BRIEF: Leaving out the pictures, write the following records exactly as they read.

*** DATA ***

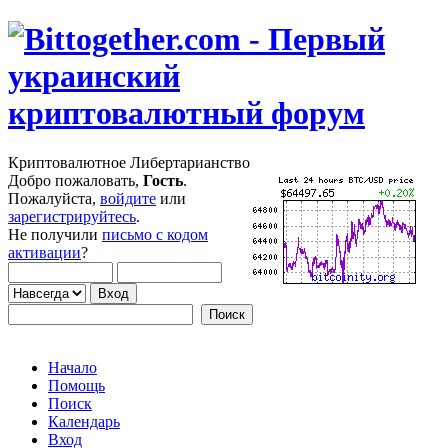
Криптовалютное Либертарианство
Добро пожаловать,
Гость
.
Пожалуйста,
войдите
или
зарегистрируйтесь
.
Не получили
письмо с кодом
активации
?
Начало
Помощь
Поиск
Календарь
Вход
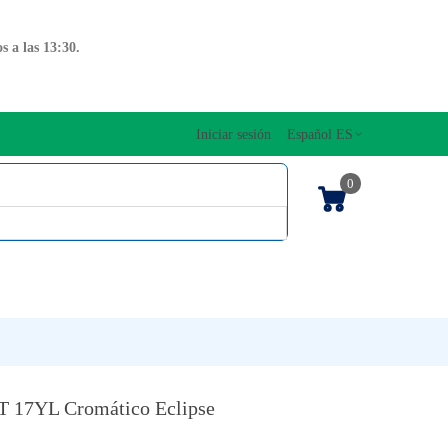
 a las 13:30.
Iniciar sesión
Español ES
0
OS CUERDAS
EDICIONES MUSICALES
NTO
TECLADOS
T 17YL Cromático Eclipse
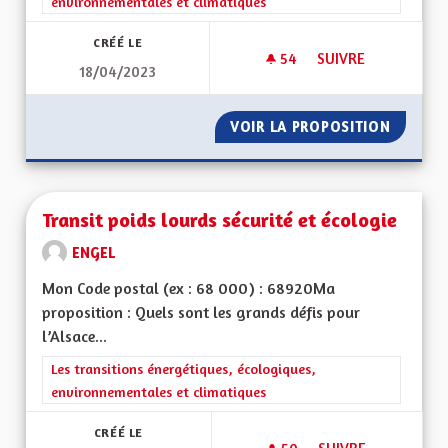
environnementales et climatiques
CRÉÉ LE
54
54 ABONNÉS
SUIVRE
18/04/2023
TRANSITION AGRIC
VOIR LA PROPOSITION
TRANSI
Transit poids lourds sécurité et écologie
ENGEL
Mon Code postal (ex : 68 000) : 68920Ma
proposition : Quels sont les grands défis pour
l’Alsace...
Filtrer les résultats de la catégorie : Les transitions énergéti
Les transitions énergétiques, écologiques,
environnementales et climatiques
CRÉÉ LE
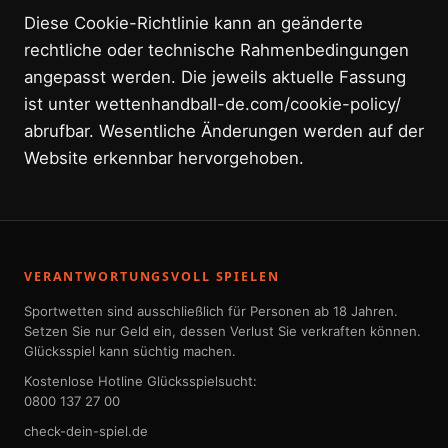
Diese Cookie-Richtlinie kann an geänderte
rechtliche oder technische Rahmenbedingungen
angepasst werden. Die jeweils aktuelle Fassung
ist unter wettenhandball-de.com/cookie-policy/
abrufbar. Wesentliche Änderungen werden auf der
Website erkennbar hervorgehoben.
VERANTWORTUNGSVOLL SPIELEN
Sportwetten sind ausschließlich für Personen ab 18 Jahren.
Setzen Sie nur Geld ein, dessen Verlust Sie verkraften können.
Glücksspiel kann süchtig machen.
Kostenlose Hotline Glücksspielsucht:
0800 137 27 00
check-dein-spiel.de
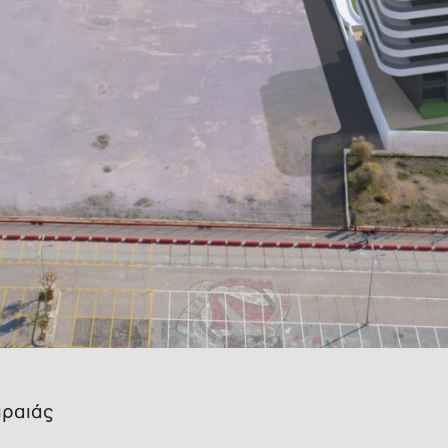
ιραιάς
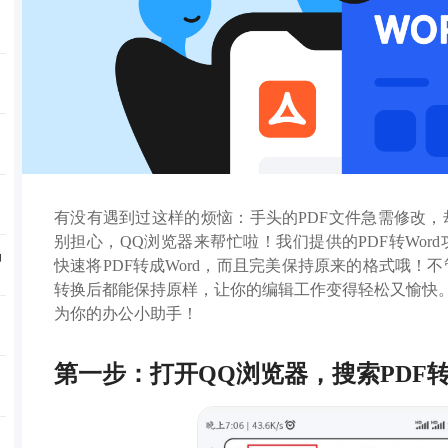
成
有没有遇到过这样的烦恼：手头的PDF文件急需修改
别担心，QQ浏览器来帮忙啦！我们提供的PDF转Wor
功
快速将PDF转成Word，而且完美保持原来的格式哦！
转换后都能保持原样，让你的编辑工作变得轻松又愉快
为你的办公小助手！
第一步：打开QQ浏览器，搜索PDF转W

*** End of DATA ***

ANSWER BOX:
Криптовалютное Либертарианство
Добро пожаловать,
Гость
.
Пожалуйста,
войдите
или
зарегистрируйтесь
.
Не получили
письмо с кодом
активации
?
Начало
Помощь
Поиск
Календарь
Вход
 a las 13:30.
Iniciar sesión
Español ES
0
OS CUERDAS
EDICIONES MUSICALES
NTO
TECLADOS
T 17YL Cromático Eclipse
environnementales et climatiques
CRÉÉ LE
54
54 ABONNÉS
SUIVRE
18/04/2023
TRANSITION AGRIC
VOIR LA PROPOSITION
TRANSI
Transit poids lourds sécurité et écologie
ENGEL
Mon Code postal (ex : 68 000) : 68920Ma
proposition : Quels sont les grands défis pour
l’Alsace...
Filtrer les résultats de la catégorie : Les transitions énergéti
Les transitions énergétiques, écologiques,
environnementales et climatiques
CRÉÉ LE
Diese Cookie-Richtlinie kann an geänderte
rechtliche oder technische Rahmenbedingungen
angepasst werden. Die jeweils aktuelle Fassung
ist unter wettenhandball-de.com/cookie-policy/
abrufbar. Wesentliche Änderungen werden auf der
Website erkennbar hervorgehoben.
VERANTWORTUNGSVOLL SPIELEN
Sportwetten sind ausschließlich für Personen ab 18 Jahren.
Setzen Sie nur Geld ein, dessen Verlust Sie verkraften können.
Glücksspiel kann süchtig machen.
Kostenlose Hotline Glücksspielsucht:
0800 137 27 00
check-dein-spiel.de
ιραιάς
成
有没有遇到过这样的烦恼：手头的PDF文件急需修改
别担心，QQ浏览器来帮忙啦！我们提供的PDF转Wor
功
快速将PDF转成Word，而且完美保持原来的格式哦！
转换后都能保持原样，让你的编辑工作变得轻松又愉快
为你的办公小助手！
第一步：打开QQ浏览器，搜索PDF转W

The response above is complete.